» **Information given**
************
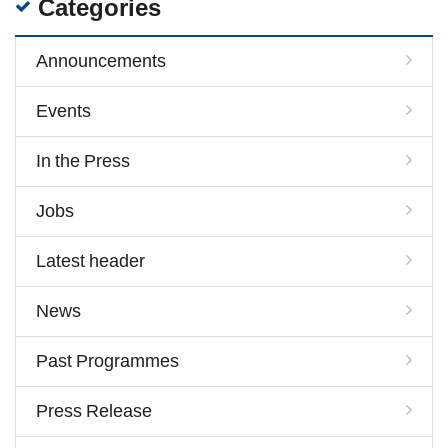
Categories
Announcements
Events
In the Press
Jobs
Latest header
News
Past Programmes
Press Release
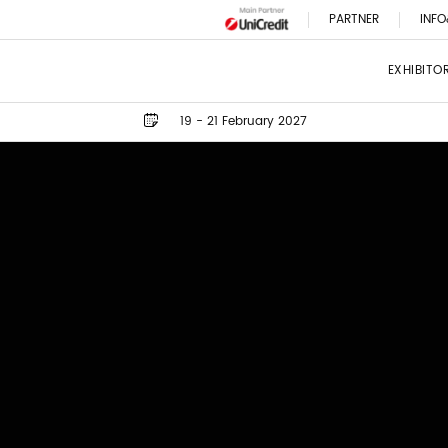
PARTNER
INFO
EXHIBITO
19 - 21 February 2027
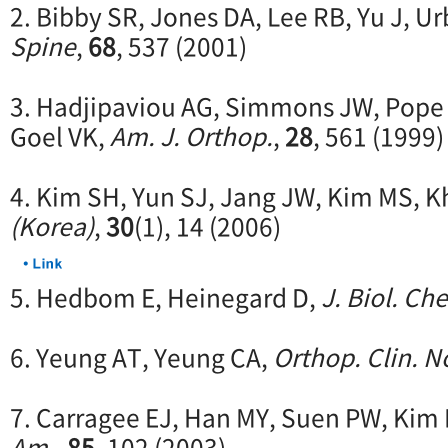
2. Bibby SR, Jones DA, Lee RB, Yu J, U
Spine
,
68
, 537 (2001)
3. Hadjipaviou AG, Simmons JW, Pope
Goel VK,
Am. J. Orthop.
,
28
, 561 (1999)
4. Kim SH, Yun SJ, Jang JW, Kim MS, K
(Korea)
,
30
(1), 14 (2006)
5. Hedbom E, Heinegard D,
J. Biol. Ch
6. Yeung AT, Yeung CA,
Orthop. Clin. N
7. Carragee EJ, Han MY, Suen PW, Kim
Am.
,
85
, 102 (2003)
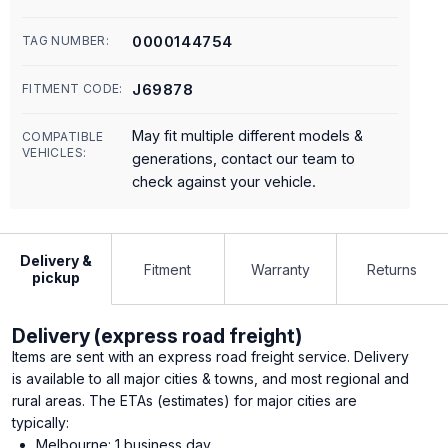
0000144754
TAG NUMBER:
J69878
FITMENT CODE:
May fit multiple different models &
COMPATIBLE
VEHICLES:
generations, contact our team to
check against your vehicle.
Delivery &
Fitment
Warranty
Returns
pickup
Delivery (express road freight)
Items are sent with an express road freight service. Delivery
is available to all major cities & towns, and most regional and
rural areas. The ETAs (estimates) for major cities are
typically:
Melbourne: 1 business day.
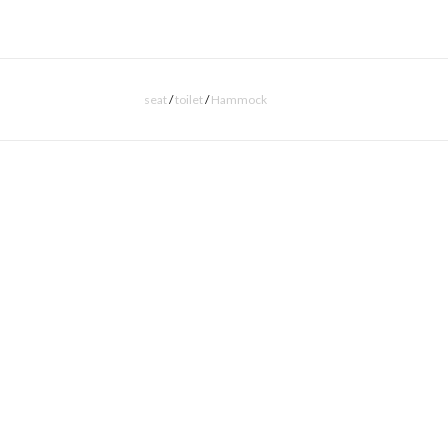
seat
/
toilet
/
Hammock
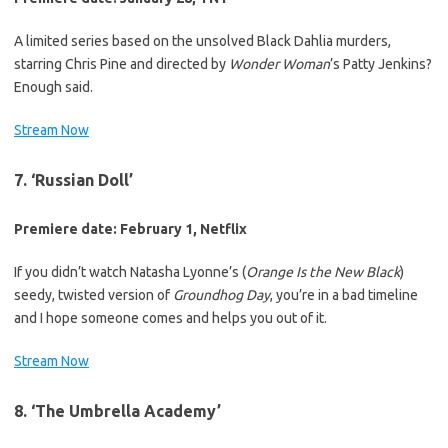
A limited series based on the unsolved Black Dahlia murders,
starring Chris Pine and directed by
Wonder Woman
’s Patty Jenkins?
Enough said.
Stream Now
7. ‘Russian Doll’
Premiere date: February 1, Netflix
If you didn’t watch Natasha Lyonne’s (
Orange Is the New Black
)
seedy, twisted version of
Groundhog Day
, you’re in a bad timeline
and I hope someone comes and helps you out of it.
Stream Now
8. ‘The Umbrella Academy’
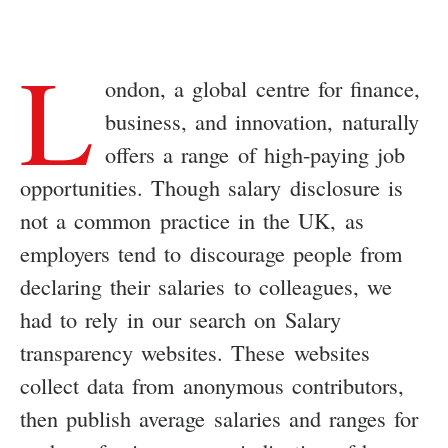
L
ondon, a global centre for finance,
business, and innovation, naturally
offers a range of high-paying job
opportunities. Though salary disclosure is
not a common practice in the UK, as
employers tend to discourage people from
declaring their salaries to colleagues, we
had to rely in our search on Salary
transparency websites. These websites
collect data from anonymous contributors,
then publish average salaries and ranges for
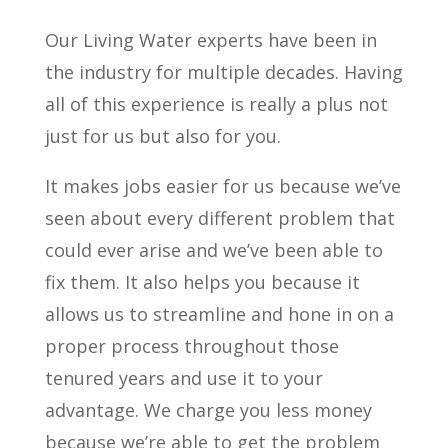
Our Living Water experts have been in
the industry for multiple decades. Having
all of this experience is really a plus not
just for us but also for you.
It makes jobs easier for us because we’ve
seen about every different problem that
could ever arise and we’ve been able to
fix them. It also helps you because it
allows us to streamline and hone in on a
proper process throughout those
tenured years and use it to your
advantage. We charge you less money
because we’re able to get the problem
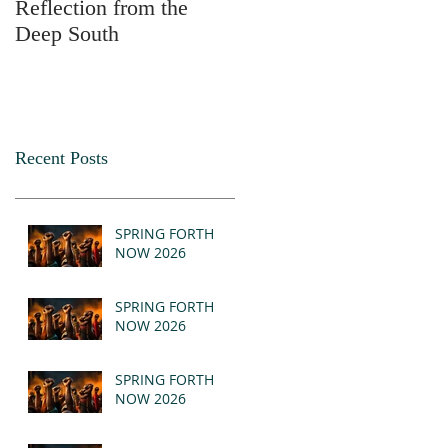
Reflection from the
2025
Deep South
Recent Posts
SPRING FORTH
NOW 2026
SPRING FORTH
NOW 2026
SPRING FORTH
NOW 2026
************
» **Task requirements**
Write out, word for word, every line from the one containing "Recent Posts" through the last line of the records above.

» **Answer space**
Recent Posts
SPRING FORTH
NOW 2026
SPRING FORTH
NOW 2026
SPRING FORTH
NOW 2026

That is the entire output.